1: Appoint a plain language officer
Agencies must appoint a plain language officer. The Commissioner expects agencies to designate existing staff as their plain language officers. Agency heads of communications (or equivalent) already have responsibilities in this area. The plain language officer could be supported by other people across the organisation who share interests, expertise, or responsibilities that relate to plain language. Specific activities of the plain language officer will vary from agency to agency. Their core responsibility is to be familiar with this guidance and help their agency follow it.
2: Provide staff training and resources
Training starts with educating employees about the requirements of the Act. Agencies will have existing channels for communicating with their staff. These may include providing information through:
- drop-in sessions and new staff orientations,
- all-of-staff emails,
- posting stories and resources on intranets, or
- promoting internal style guides.
Further training needs to equip staff with the skills to write in plain language. Some agencies may already provide such training, either through external organisations or tertiary education institutions, or by using their own guidelines and resources.
3: Have a process for taking on public feedback
Agencies need a clear process for receiving feedback on their use of plain language. This will provide valuable insight into how their communications are perceived and could be improved. Many agencies already have channels available to receive feedback from the public. Often this will be an email address published on their website. These are relatively easy to establish.
An agency’s response will depend on the feedback that it receives. It may involve a simple reply like explaining how the Act applies in a particular situation. Or it may involve confirming a change like replacing jargon with a more familiar word.
4: Consider plain language as part of internal processes
Agencies should include plain language expectations in their processes for drafting and quality assurance (including review and feedback). This could be as simple as adopting an existing tool such as the Write Plain Language Standard. The Standard is formatted as a checklist and aligns with international principles of best practice in the use of plain language.
Most agencies have existing material for their staff to use when producing documents. They should check that this includes appropriate information around plain language use. Agencies may develop further internal resources relevant to their specific work and context. These could draw on international principles and resources and may include:
- style guides;
- templates for structure, headings, layout and presentation; and
- profiles of common audiences for that agency and their information needs.

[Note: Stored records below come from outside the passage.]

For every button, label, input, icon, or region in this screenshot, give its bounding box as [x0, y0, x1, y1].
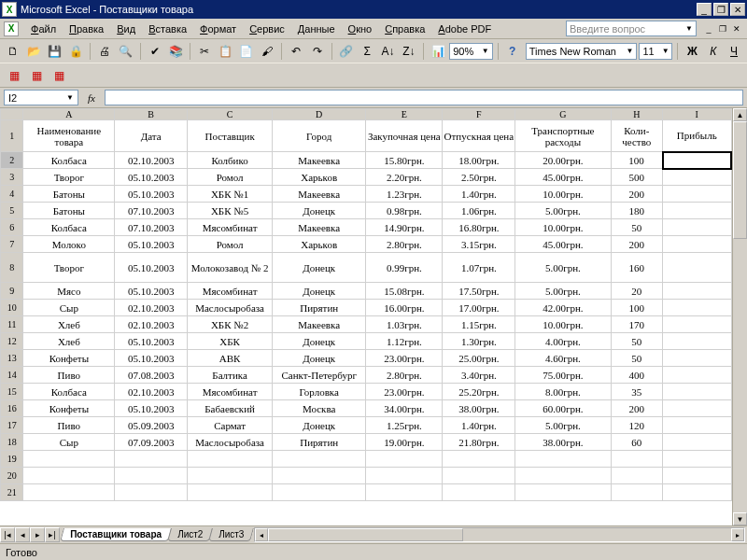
cell[interactable]: Творог	[23, 169, 115, 186]
cell[interactable]	[188, 451, 273, 468]
header-cell[interactable]: Прибыль	[663, 120, 731, 152]
cell[interactable]: 2.80грн.	[366, 236, 443, 253]
cell[interactable]	[115, 451, 188, 468]
row-header-6[interactable]: 6	[1, 219, 23, 236]
minimize-button[interactable]: _	[697, 3, 712, 16]
header-cell[interactable]: Дата	[115, 120, 188, 152]
ask-a-question-box[interactable]: Введите вопрос ▼	[566, 21, 697, 36]
cell[interactable]: 1.06грн.	[443, 203, 515, 219]
row-header-5[interactable]: 5	[1, 203, 23, 219]
scroll-down-icon[interactable]: ▼	[733, 512, 747, 525]
cell[interactable]: 5.00грн.	[515, 417, 611, 434]
select-all-corner[interactable]	[1, 109, 23, 120]
row-header-13[interactable]: 13	[1, 350, 23, 367]
cell[interactable]	[515, 484, 611, 501]
cell[interactable]: 05.10.2003	[115, 333, 188, 350]
horizontal-scrollbar[interactable]: ◂ ▸	[254, 527, 745, 542]
cell[interactable]: Пиво	[23, 367, 115, 384]
cell[interactable]	[515, 451, 611, 468]
row-header-19[interactable]: 19	[1, 451, 23, 468]
cell[interactable]: 10.00грн.	[515, 186, 611, 203]
research-icon[interactable]: 📚	[166, 41, 185, 62]
cell[interactable]: 05.10.2003	[115, 283, 188, 300]
cell[interactable]	[663, 350, 731, 367]
cell[interactable]: 18.00грн.	[443, 152, 515, 169]
cell[interactable]: 25.20грн.	[443, 384, 515, 400]
cell[interactable]: 1.15грн.	[443, 316, 515, 333]
row-header-1[interactable]: 1	[1, 120, 23, 152]
col-header-H[interactable]: H	[611, 109, 663, 120]
cell[interactable]: 500	[611, 169, 663, 186]
hyperlink-icon[interactable]: 🔗	[337, 41, 356, 62]
cell[interactable]: Донецк	[273, 333, 366, 350]
cell[interactable]: 0.99грн.	[366, 253, 443, 283]
menu-файл[interactable]: Файл	[24, 21, 63, 36]
cell[interactable]: Пиво	[23, 417, 115, 434]
cell[interactable]: 17.00грн.	[443, 300, 515, 316]
cell[interactable]	[273, 451, 366, 468]
cell[interactable]: Пирятин	[273, 300, 366, 316]
cell[interactable]: 21.80грн.	[443, 434, 515, 451]
cell[interactable]: Батоны	[23, 186, 115, 203]
cell[interactable]: ХБК №1	[188, 186, 273, 203]
cell[interactable]	[663, 236, 731, 253]
cell[interactable]: 8.00грн.	[515, 384, 611, 400]
row-header-21[interactable]: 21	[1, 484, 23, 501]
cell[interactable]: 02.10.2003	[115, 300, 188, 316]
cut-icon[interactable]: ✂	[195, 41, 214, 62]
cell[interactable]	[366, 468, 443, 484]
cell[interactable]	[663, 434, 731, 451]
menu-adobe pdf[interactable]: Adobe PDF	[431, 21, 498, 36]
row-header-9[interactable]: 9	[1, 283, 23, 300]
cell[interactable]: 05.10.2003	[115, 236, 188, 253]
cell[interactable]: Макеевка	[273, 316, 366, 333]
menu-данные[interactable]: Данные	[291, 21, 342, 36]
cell[interactable]: Колбаса	[23, 384, 115, 400]
cell[interactable]: Санкт-Петербург	[273, 367, 366, 384]
col-header-A[interactable]: A	[23, 109, 115, 120]
cell[interactable]: ХБК	[188, 333, 273, 350]
scroll-left-icon[interactable]: ◂	[255, 528, 268, 541]
cell[interactable]: Москва	[273, 400, 366, 417]
row-header-7[interactable]: 7	[1, 236, 23, 253]
header-cell[interactable]: Поставщик	[188, 120, 273, 152]
tab-first-button[interactable]: |◂	[0, 527, 15, 542]
h-scroll-thumb[interactable]	[268, 528, 464, 541]
cell[interactable]	[663, 253, 731, 283]
cell[interactable]: Донецк	[273, 283, 366, 300]
cell[interactable]: 1.23грн.	[366, 186, 443, 203]
cell[interactable]: Молоко	[23, 236, 115, 253]
fx-label[interactable]: fx	[82, 92, 101, 104]
cell[interactable]	[663, 468, 731, 484]
cell[interactable]: 200	[611, 236, 663, 253]
menu-сервис[interactable]: Сервис	[243, 21, 291, 36]
row-header-2[interactable]: 2	[1, 152, 23, 169]
cell[interactable]: 05.10.2003	[115, 186, 188, 203]
cell[interactable]	[663, 451, 731, 468]
cell[interactable]: Донецк	[273, 417, 366, 434]
cell[interactable]	[663, 169, 731, 186]
cell[interactable]: 170	[611, 316, 663, 333]
cell[interactable]: Сыр	[23, 434, 115, 451]
cell[interactable]: Макеевка	[273, 186, 366, 203]
cell[interactable]: 16.00грн.	[366, 300, 443, 316]
cell[interactable]: 05.10.2003	[115, 400, 188, 417]
cell[interactable]: Маслосыробаза	[188, 300, 273, 316]
cell[interactable]: 50	[611, 350, 663, 367]
row-header-18[interactable]: 18	[1, 434, 23, 451]
cell[interactable]: 180	[611, 203, 663, 219]
cell[interactable]	[23, 468, 115, 484]
cell[interactable]	[23, 451, 115, 468]
cell[interactable]: 10.00грн.	[515, 316, 611, 333]
restore-button[interactable]: ❐	[713, 3, 728, 16]
cell[interactable]: Макеевка	[273, 152, 366, 169]
header-cell[interactable]: Наименование товара	[23, 120, 115, 152]
cell[interactable]: 60.00грн.	[515, 400, 611, 417]
cell[interactable]: 2.50грн.	[443, 169, 515, 186]
cell[interactable]: 1.12грн.	[366, 333, 443, 350]
cell[interactable]: 45.00грн.	[515, 236, 611, 253]
cell[interactable]	[515, 468, 611, 484]
cell[interactable]: 4.60грн.	[515, 350, 611, 367]
row-header-4[interactable]: 4	[1, 186, 23, 203]
row-header-3[interactable]: 3	[1, 169, 23, 186]
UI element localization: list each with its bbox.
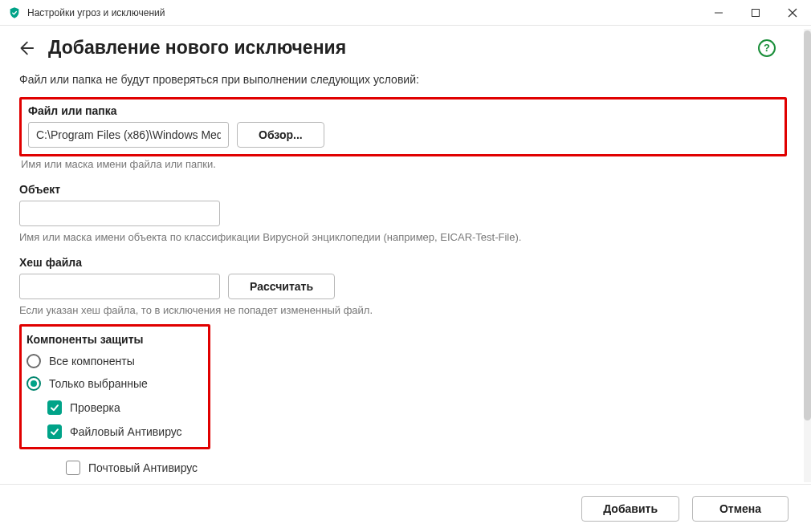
components-label: Компоненты защиты [26, 333, 200, 346]
cancel-button[interactable]: Отмена [692, 496, 789, 522]
window-title: Настройки угроз и исключений [27, 7, 165, 18]
hash-input[interactable] [19, 274, 220, 299]
maximize-button[interactable] [737, 0, 774, 26]
close-button[interactable] [774, 0, 811, 26]
page-header: Добавление нового исключения ? [0, 26, 806, 65]
radio-icon [26, 376, 41, 391]
checkbox-icon [47, 424, 62, 439]
object-section: Объект Имя или маска имени объекта по кл… [19, 183, 787, 243]
radio-selected-label: Только выбранные [49, 377, 148, 390]
object-label: Объект [19, 183, 787, 196]
file-or-folder-highlight: Файл или папка Обзор... [19, 97, 787, 156]
radio-all-label: Все компоненты [49, 355, 135, 368]
scrollbar[interactable] [804, 29, 811, 482]
footer: Добавить Отмена [0, 484, 811, 532]
svg-rect-1 [752, 10, 760, 17]
radio-icon [26, 354, 41, 368]
hash-hint: Если указан хеш файла, то в исключения н… [19, 304, 787, 316]
checkbox-mail-av-label: Почтовый Антивирус [88, 461, 198, 474]
components-rest: Почтовый Антивирус Веб-Антивирус [66, 461, 787, 484]
file-hint: Имя или маска имени файла или папки. [21, 158, 787, 170]
help-icon[interactable]: ? [758, 39, 776, 57]
file-label: Файл или папка [28, 104, 778, 117]
checkbox-file-av[interactable]: Файловый Антивирус [47, 424, 200, 439]
scrollbar-thumb[interactable] [804, 30, 811, 420]
window-controls [700, 0, 811, 25]
object-hint: Имя или маска имени объекта по классифик… [19, 231, 787, 243]
checkbox-scan-label: Проверка [70, 401, 120, 414]
radio-all-components[interactable]: Все компоненты [26, 354, 200, 368]
file-path-input[interactable] [28, 122, 229, 148]
components-highlight: Компоненты защиты Все компоненты Только … [19, 324, 210, 449]
titlebar: Настройки угроз и исключений [0, 0, 811, 26]
browse-button[interactable]: Обзор... [237, 122, 324, 148]
calculate-hash-button[interactable]: Рассчитать [228, 274, 335, 299]
add-button[interactable]: Добавить [581, 496, 679, 522]
object-input[interactable] [19, 201, 220, 226]
checkbox-mail-av[interactable]: Почтовый Антивирус [66, 461, 787, 475]
page-title: Добавление нового исключения [48, 37, 758, 59]
checkbox-file-av-label: Файловый Антивирус [70, 425, 182, 438]
app-shield-icon [8, 6, 21, 19]
minimize-button[interactable] [700, 0, 737, 26]
checkbox-icon [66, 461, 80, 475]
back-arrow-icon[interactable] [16, 39, 35, 58]
radio-selected-components[interactable]: Только выбранные [26, 376, 200, 391]
checkbox-icon [47, 400, 62, 415]
hash-label: Хеш файла [19, 256, 787, 269]
intro-text: Файл или папка не будут проверяться при … [19, 73, 787, 86]
hash-section: Хеш файла Рассчитать Если указан хеш фай… [19, 256, 787, 316]
checkbox-scan[interactable]: Проверка [47, 400, 200, 415]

Some agencies are already further along in their use of plain language. For example, the Parliamentary Counsel Office has developed its own plain language standard. This is supported by a checklist and further detailed guidance. The Ministry of Social Development has a quick reference guide on plain language. This appears alongside clear print principles intended to improve accessibility.
5: Report on plain language activity
Agencies must report annually to the Public Service Commissioner on how they have complied with the Act. The Commissioner will contact agencies directly with more detailed information about the timing, process, and content of this reporting.
The Commissioner will compile the information and report to the Minister. The Minister will then provide a copy of the report to the House of Representatives.
Plain language and accessibility
Plain language supports greater accessibility, especially for people with reading difficulties or low vision, or for speakers of languages other than English. There is overlap here with other government resources and work programmes:
- Digital.govt.nz providesaccessibility guidance to support agencies to apply the Web Accessibility Standard.Guidelines for Producing Clear Print are also available. These focus on design decisions such as font, layout and use of colour and contrast.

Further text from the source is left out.